While attending the Aspen Ideas Festival, for which I was a part of a panel on the Future of Story Telling, I attended a session on how big data can be used to help cities make decisions about transportation, distribution of services, crime and availability of educational opportunities. The informative and engaging discussion focused on the problems of data collection and how quality data can always help to inform strategic decision-making and tactical planning. It was definitely refreshing – a thoughtful group of people having a thoughtful conversation.

During the panel, someone asked how to provide people with more access to data.  The entire panel came back with a similar response: we need more open data and open APIs. This was followed by a comment that to truly democratize data we need to make sure that people become more “data literate.”  Meaning, we need to make sure that everyone can understand data as it is presented to them via open data initiatives and freely accessible APIs.

On the surface, this sounds compelling. People becoming more data literate is a good thing, as long as being data literate is not a precondition to getting access to data. Unfortunately, the reality is that most people can only use data after learning how to process and interpret it.

Imagine this scenario – your physician hands over your test results and then points to a stack of books you need to read in order to understand what they mean. Why would we force someone to do this? Unfortunately, this is what it means when people say “in order to cope with this new age everyone needs to become data literate.”

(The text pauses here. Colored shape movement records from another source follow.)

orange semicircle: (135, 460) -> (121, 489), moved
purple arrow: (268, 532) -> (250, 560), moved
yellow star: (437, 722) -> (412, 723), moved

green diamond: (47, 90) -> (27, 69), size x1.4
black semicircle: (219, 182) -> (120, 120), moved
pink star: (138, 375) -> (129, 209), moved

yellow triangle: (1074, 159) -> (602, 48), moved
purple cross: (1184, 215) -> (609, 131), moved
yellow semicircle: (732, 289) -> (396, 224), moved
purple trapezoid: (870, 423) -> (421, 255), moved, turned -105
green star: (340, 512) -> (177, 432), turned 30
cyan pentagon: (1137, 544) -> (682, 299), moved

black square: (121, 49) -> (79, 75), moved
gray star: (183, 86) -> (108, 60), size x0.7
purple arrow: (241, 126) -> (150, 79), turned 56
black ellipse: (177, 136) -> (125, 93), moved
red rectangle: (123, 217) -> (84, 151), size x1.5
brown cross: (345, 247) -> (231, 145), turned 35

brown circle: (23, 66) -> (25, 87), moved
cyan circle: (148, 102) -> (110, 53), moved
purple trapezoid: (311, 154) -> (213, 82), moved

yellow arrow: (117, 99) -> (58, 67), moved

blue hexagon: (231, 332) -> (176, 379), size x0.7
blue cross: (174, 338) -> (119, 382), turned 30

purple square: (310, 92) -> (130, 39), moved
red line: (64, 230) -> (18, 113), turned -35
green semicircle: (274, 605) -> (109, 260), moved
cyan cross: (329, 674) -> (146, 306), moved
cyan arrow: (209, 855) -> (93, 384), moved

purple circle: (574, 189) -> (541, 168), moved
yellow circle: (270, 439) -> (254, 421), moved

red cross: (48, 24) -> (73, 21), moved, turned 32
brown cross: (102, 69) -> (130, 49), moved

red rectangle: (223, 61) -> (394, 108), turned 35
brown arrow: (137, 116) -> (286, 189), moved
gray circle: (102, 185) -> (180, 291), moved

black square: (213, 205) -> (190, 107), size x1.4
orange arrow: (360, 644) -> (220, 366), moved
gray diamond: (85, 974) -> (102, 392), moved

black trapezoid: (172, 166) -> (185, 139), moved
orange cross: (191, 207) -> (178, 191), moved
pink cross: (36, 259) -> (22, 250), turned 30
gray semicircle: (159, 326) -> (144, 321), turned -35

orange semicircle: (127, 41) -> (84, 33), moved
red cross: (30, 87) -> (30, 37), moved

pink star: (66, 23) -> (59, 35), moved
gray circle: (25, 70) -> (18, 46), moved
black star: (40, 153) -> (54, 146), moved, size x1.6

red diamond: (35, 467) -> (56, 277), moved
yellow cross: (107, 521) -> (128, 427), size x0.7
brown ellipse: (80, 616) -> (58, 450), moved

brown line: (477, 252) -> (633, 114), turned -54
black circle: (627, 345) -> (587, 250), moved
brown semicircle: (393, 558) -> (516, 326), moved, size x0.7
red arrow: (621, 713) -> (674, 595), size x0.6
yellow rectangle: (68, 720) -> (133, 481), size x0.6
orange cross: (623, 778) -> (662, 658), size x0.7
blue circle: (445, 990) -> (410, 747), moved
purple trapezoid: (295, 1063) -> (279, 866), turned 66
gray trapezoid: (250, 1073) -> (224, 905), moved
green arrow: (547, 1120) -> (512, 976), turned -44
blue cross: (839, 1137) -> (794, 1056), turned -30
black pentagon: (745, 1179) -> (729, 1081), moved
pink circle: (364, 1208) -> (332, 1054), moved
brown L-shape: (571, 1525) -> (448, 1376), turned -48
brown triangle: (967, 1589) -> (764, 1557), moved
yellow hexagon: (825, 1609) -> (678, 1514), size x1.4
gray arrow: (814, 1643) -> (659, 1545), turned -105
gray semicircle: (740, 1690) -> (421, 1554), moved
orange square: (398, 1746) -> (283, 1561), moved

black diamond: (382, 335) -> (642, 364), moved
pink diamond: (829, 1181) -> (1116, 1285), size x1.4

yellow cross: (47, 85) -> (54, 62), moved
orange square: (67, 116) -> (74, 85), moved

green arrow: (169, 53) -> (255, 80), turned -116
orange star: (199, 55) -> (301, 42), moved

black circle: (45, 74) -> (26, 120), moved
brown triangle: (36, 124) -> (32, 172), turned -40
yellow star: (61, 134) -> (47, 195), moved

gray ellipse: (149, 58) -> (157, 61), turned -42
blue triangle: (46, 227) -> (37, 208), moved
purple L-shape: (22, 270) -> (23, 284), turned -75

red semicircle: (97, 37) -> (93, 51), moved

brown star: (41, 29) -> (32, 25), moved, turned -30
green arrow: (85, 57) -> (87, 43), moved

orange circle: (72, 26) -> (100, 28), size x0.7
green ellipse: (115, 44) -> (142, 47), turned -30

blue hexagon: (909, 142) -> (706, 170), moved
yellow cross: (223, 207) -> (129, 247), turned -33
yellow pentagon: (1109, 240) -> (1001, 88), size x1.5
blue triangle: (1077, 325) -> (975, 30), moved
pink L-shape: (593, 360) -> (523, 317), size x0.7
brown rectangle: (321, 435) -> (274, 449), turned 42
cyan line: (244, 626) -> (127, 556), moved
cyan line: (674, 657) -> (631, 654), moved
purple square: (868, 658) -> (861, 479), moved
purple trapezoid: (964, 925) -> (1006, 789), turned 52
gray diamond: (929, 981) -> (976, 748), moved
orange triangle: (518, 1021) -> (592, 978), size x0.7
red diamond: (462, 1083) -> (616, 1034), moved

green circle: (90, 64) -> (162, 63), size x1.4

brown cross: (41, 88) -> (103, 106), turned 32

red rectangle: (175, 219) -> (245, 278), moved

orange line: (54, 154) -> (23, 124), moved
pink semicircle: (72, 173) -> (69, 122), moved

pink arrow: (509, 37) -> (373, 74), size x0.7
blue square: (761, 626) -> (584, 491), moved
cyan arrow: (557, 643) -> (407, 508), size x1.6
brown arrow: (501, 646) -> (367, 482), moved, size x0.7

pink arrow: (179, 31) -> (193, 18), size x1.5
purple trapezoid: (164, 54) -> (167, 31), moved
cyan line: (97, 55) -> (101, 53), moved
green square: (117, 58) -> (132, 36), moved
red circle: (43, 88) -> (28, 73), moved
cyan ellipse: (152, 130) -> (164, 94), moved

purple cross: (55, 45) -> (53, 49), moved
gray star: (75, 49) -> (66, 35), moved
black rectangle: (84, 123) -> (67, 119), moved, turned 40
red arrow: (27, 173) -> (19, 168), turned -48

Truly democratizing data requires some work in order to make it more understandable to everyone. Ideally, we would not have to run more queries. We would not have to interpret charts or graphs. We would not have to perform time series analysis, cohort comparisons or table joins in SQL. We would not have to understand the analysis that underlies the results.

Data provides us a window into the world, and we should not deny people access to that world just because they don’t know how to use certain tools – this is not democratization.

Democratization requires that we provide people with an easy way to understand the data. It requires sharing information in a form that everyone can read and understand. It requires timely communication about what is happening in a relevant and personal way. It means giving people the stories that are trapped in the data so they can do something with the information.

This is particularly evident in the world of education.  Think for a moment about standardized tests. Educators, students and parents are now confronted with masses of data about student performance that is incomprehensible to all but the most skilled data analysts. Staring at spreadsheets, charts and graphs do not help people get to the story beyond the numbers. In order to understand the assessment and advice that could improve student and classroom performance, someone has to dive into the data and interpret it. Training every teacher, administrator and parent how to do this is simply absurd. It is even more absurd when you realize that the analysis that needs to be done is always the same.  All we need to do is apply the same analysis over an over again to get to the information and insight that students needs so they can get better.

Of course, if the analysis is the same in most cases, it means that the work of looking at the data, extracting facts from it, and then transforming those facts into a narrative can be done by an intelligent system. Rather than force everyone in the world to be a data scientist and communications expert, why not just teach the machine to do it so that the work can be done at scale?

Democratizing data does not mean dropping a huge spreadsheet on everyone’s desk and saying, “good luck.” We can now configure a machine to look at that data and automatically explain it, so people can understand and act on it.

Ironically, it’s a machine itself that is going to free us from the limitations of data.